Sprint Carry-Over Rate
VisualEvery ticket that doesn't get finished in a sprint carries over into the next one — and competes with everything already planned for that sprint. This visual makes that compounding effect visible: how many issues are completing each sprint, and how many are rolling forward to become someone else's problem next time.
A rising carry-over rate across sprints is one of the earliest warning signs of a team that is consistently over-committing. The work doesn't disappear — it just gets pushed forward, sprint after sprint, until the backlog becomes unmanageable.
What you can conclude
- A carry-over rate above 30% is a strong signal that sprint scope is consistently too ambitious — capacity or scope needs to be adjusted.
- A rate that is growing sprint-over-sprint is more concerning than a stable one — it indicates the problem is not being addressed.
- A carry-over rate trending toward zero over multiple sprints is clear evidence that planning discipline is improving — the KPI trend badge shows this direction at a glance.
How this chart works
Stacked bar chart showing per sprint the number of issues completed before sprint close (teal) versus those that carried over (coral). Three KPI badges above the chart show the latest carry-over %, the trend direction, and the number of sprints analyzed. A dashed line on the secondary axis shows the carry-over % per sprint.

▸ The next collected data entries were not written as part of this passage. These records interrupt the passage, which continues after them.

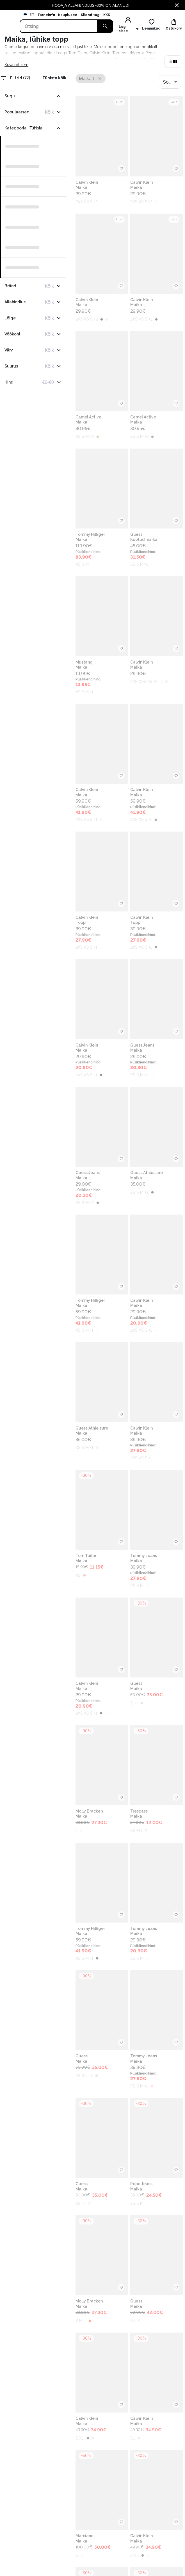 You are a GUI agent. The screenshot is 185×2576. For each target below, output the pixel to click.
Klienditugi (90, 15)
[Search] (58, 26)
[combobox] (170, 82)
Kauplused (67, 15)
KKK (106, 15)
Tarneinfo (46, 15) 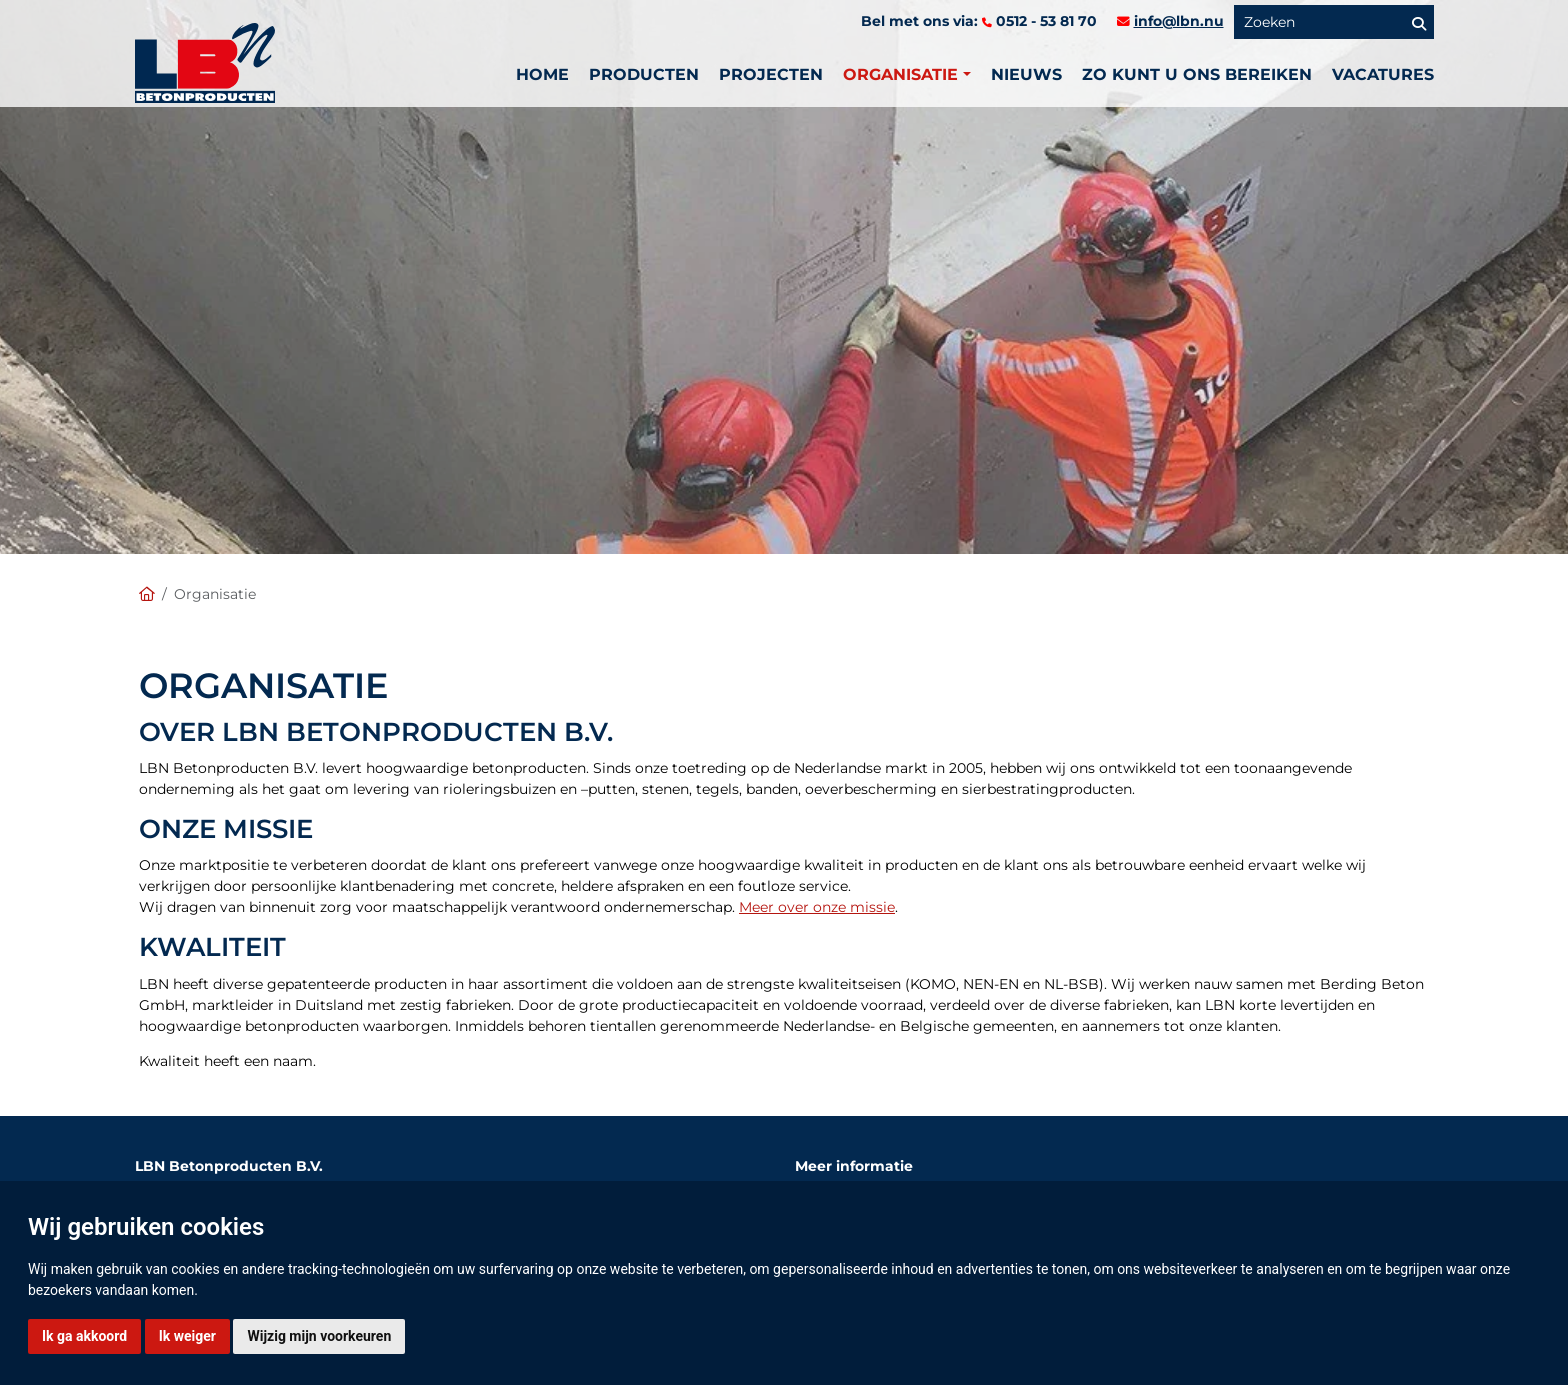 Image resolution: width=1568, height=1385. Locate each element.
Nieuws (1026, 74)
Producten (644, 74)
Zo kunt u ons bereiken (1197, 74)
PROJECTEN (771, 74)
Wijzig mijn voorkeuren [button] (319, 1336)
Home (542, 74)
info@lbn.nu (1179, 21)
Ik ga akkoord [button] (84, 1336)
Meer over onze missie (817, 907)
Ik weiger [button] (187, 1336)
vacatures (1383, 74) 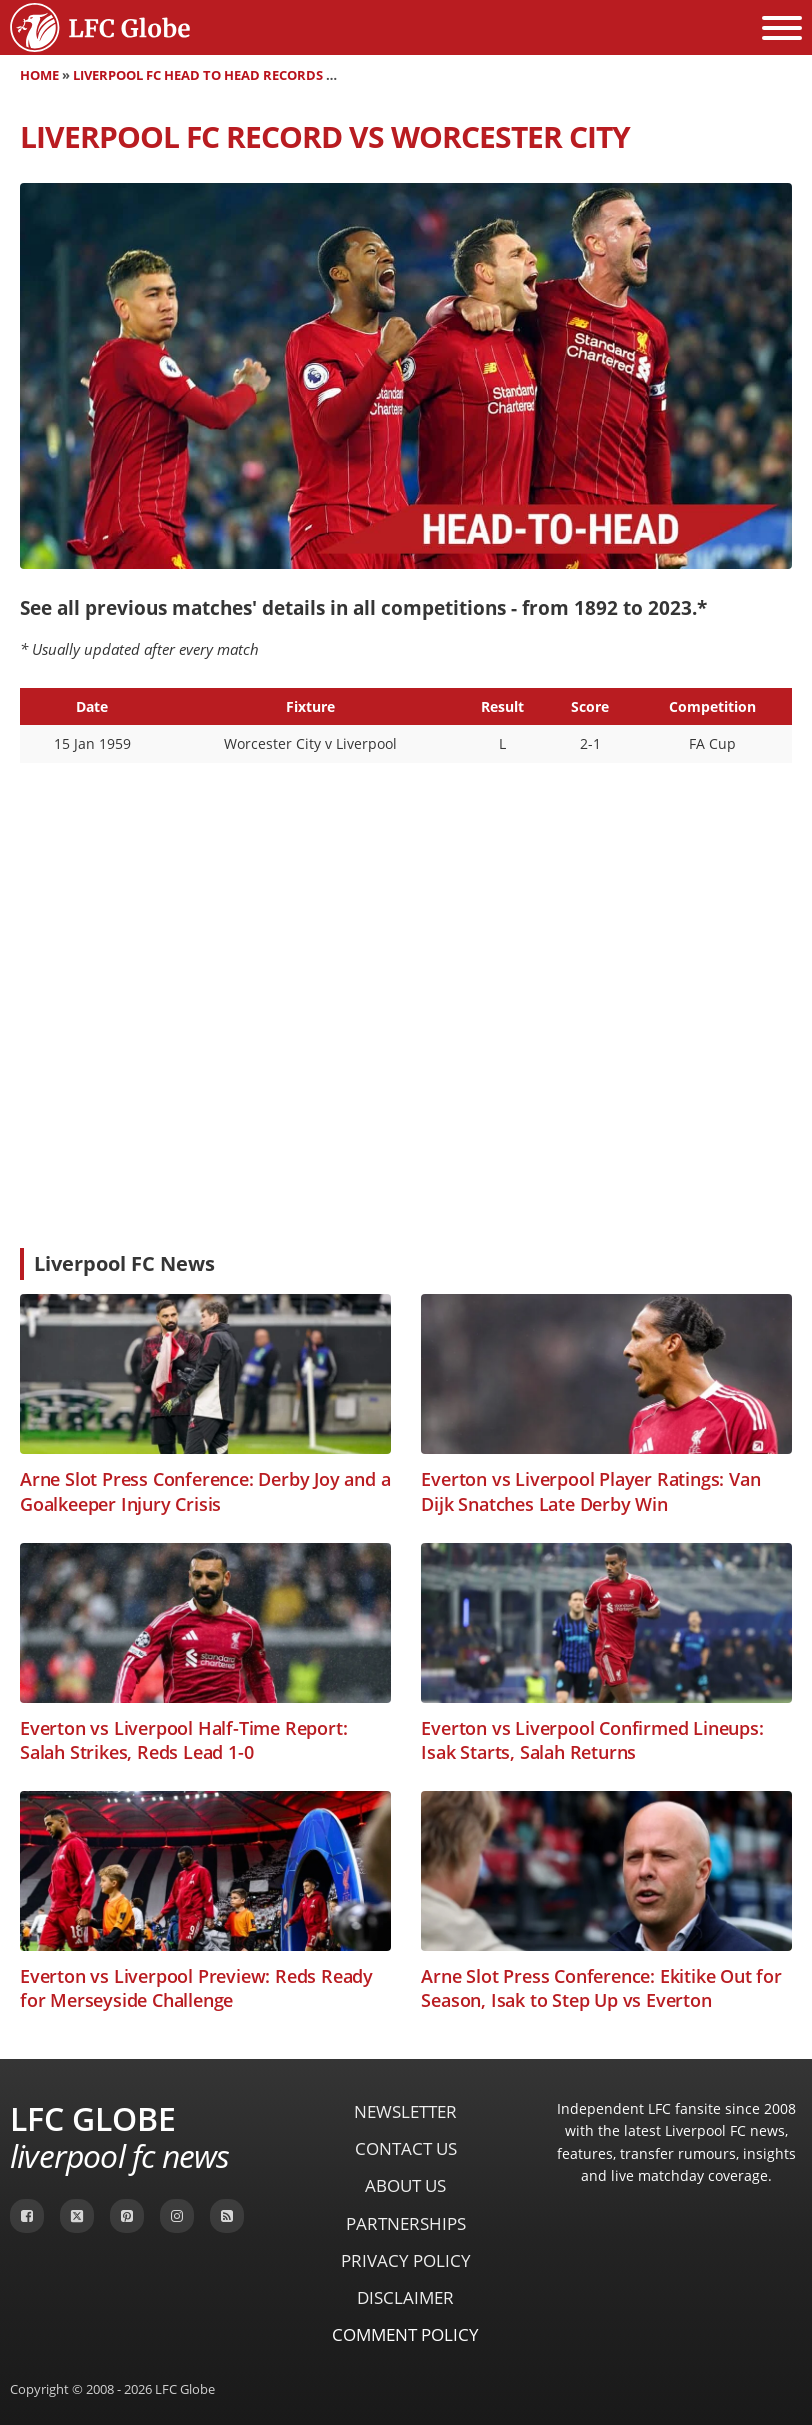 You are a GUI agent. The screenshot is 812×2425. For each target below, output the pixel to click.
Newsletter (405, 2111)
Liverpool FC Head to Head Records (198, 75)
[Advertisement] (406, 1083)
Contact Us (406, 2148)
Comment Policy (405, 2334)
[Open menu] (782, 28)
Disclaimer (405, 2297)
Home (39, 75)
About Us (405, 2185)
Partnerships (406, 2223)
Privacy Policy (406, 2260) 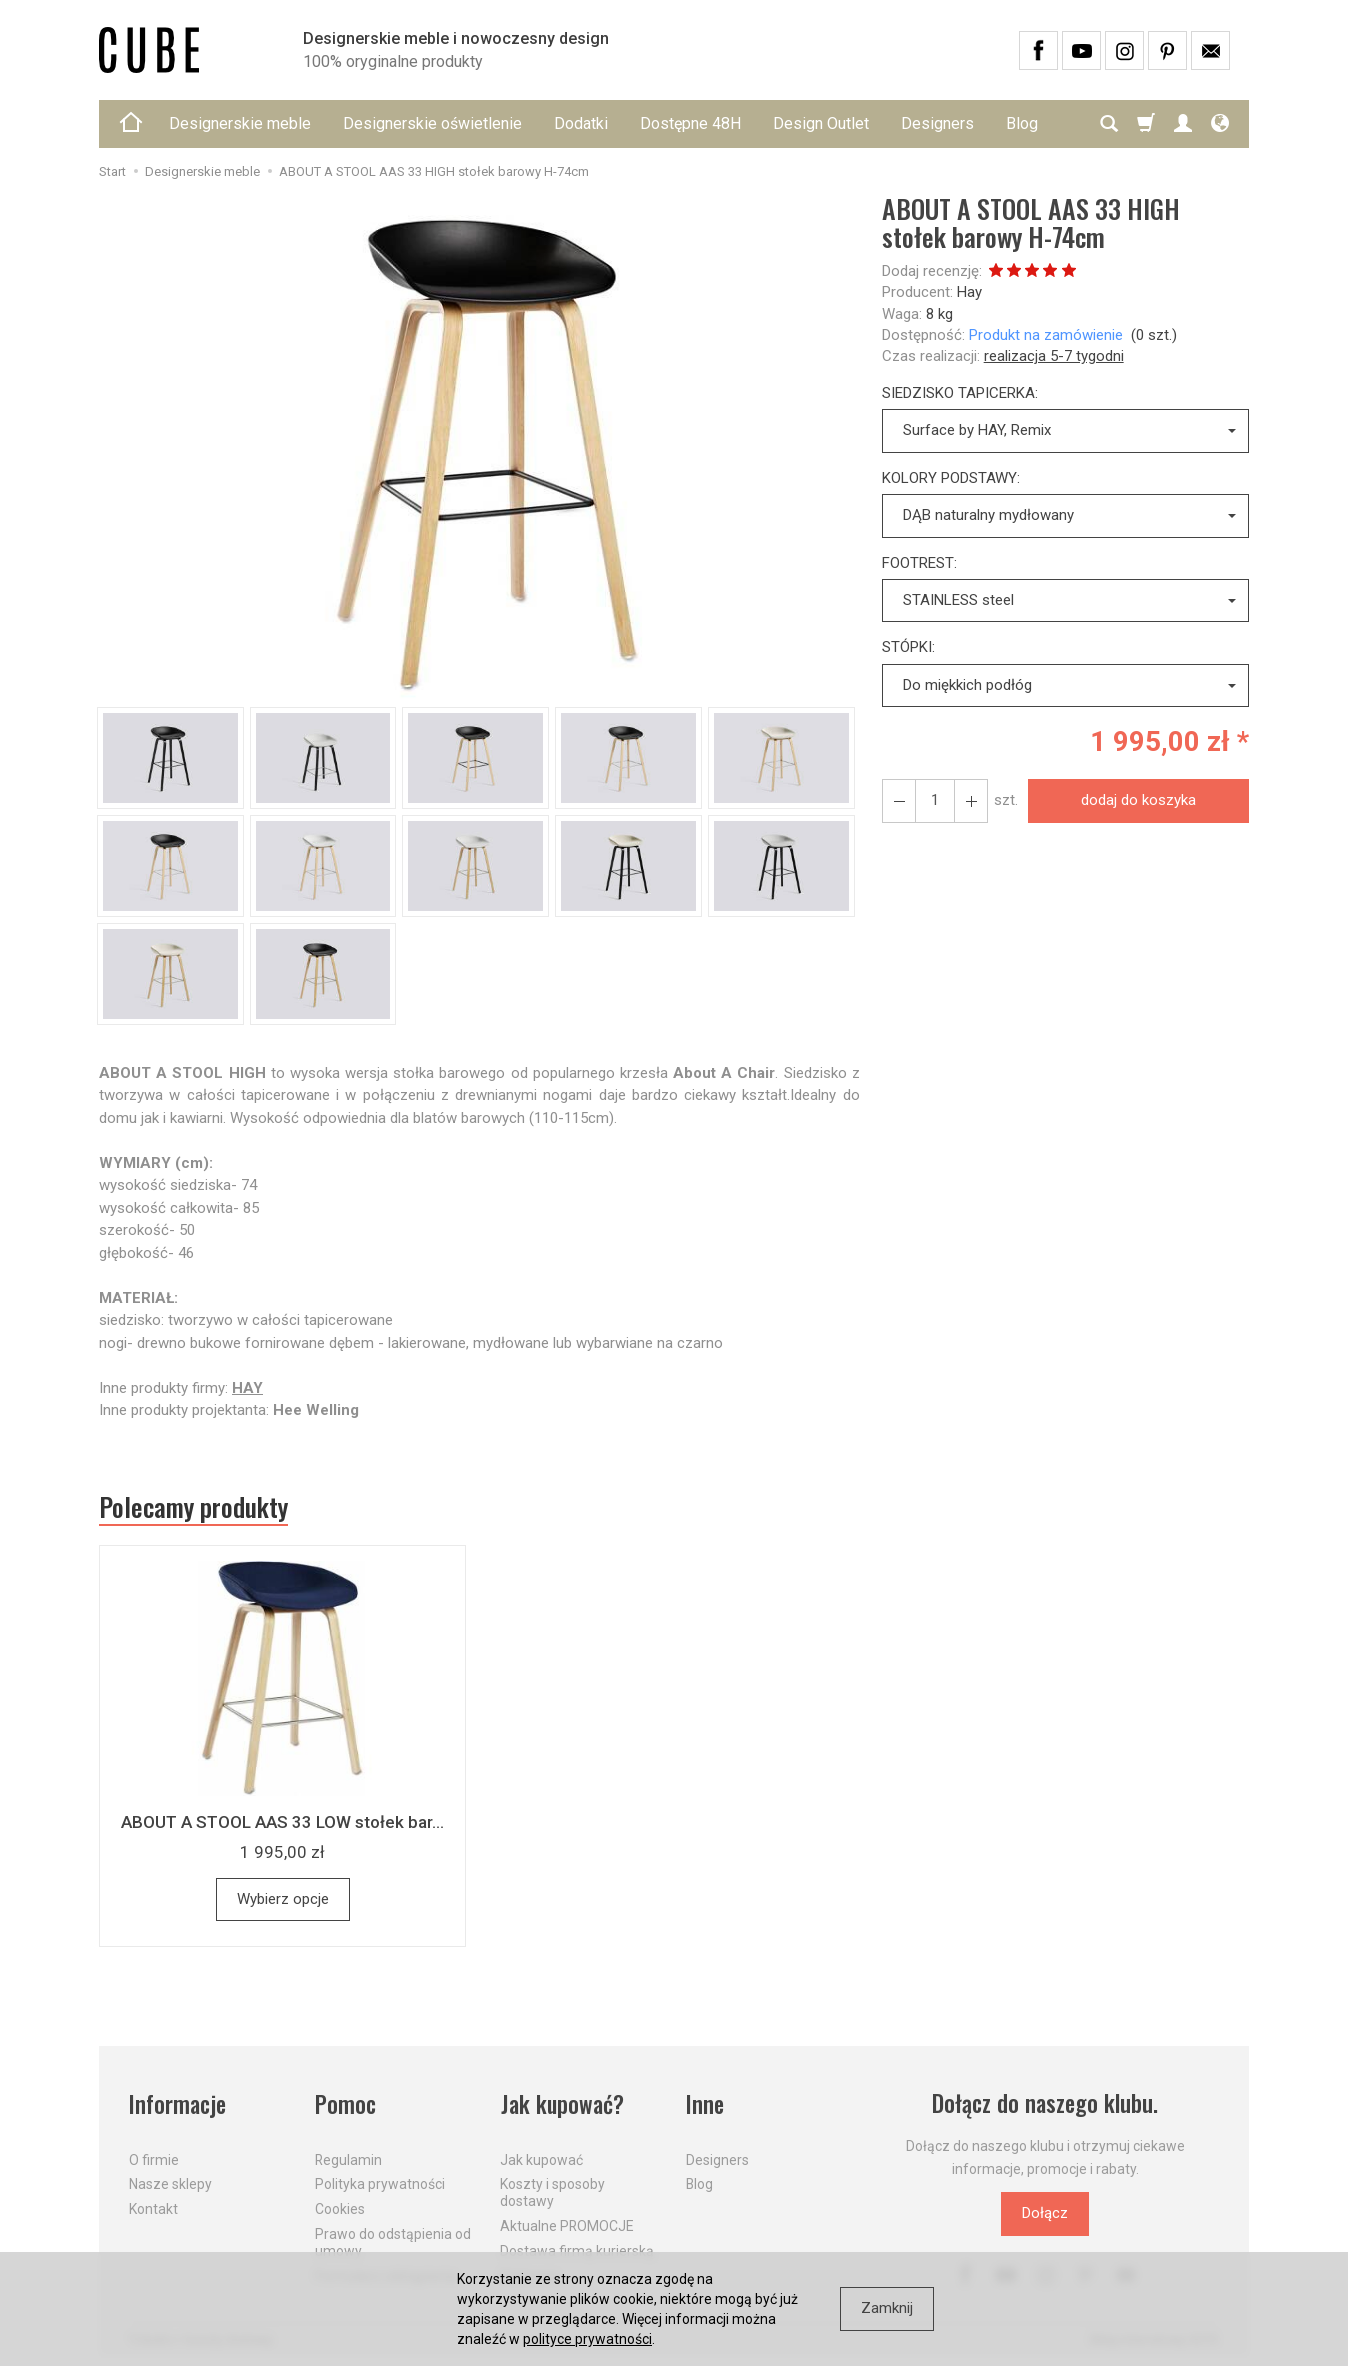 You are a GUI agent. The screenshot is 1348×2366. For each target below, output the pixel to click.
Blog (699, 2184)
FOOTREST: (919, 563)
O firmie (154, 2159)
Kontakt (153, 2209)
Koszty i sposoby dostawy (552, 2192)
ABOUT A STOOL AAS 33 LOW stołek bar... (282, 1822)
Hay (969, 292)
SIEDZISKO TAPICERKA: (960, 393)
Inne (705, 2104)
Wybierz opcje (283, 1899)
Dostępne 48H (690, 123)
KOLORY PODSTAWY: (951, 478)
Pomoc (345, 2104)
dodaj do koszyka (1138, 800)
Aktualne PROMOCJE (567, 2225)
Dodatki (581, 123)
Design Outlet (821, 123)
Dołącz (1045, 2214)
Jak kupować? (562, 2104)
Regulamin (348, 2159)
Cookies (340, 2209)
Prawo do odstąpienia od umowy (393, 2241)
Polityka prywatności (380, 2184)
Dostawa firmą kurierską (577, 2250)
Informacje (177, 2104)
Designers (937, 123)
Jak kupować (541, 2159)
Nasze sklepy (170, 2184)
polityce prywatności (587, 2339)
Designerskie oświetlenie (432, 123)
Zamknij (887, 2308)
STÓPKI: (908, 647)
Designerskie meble (240, 123)
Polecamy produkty (194, 1507)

A coral warning banner is shown when the latest carry-over % exceeds 30%.
When the sprint name is missing in the source data, the chart falls back to bucketing by sprint start date (e.g. Mar 23, Mar 31) and an amber data-quality banner is shown above the chart to flag the fallback so the bars aren't mistaken for proper sprints.
Use the project and sprint name filters to compare specific sprints or focus on a single team.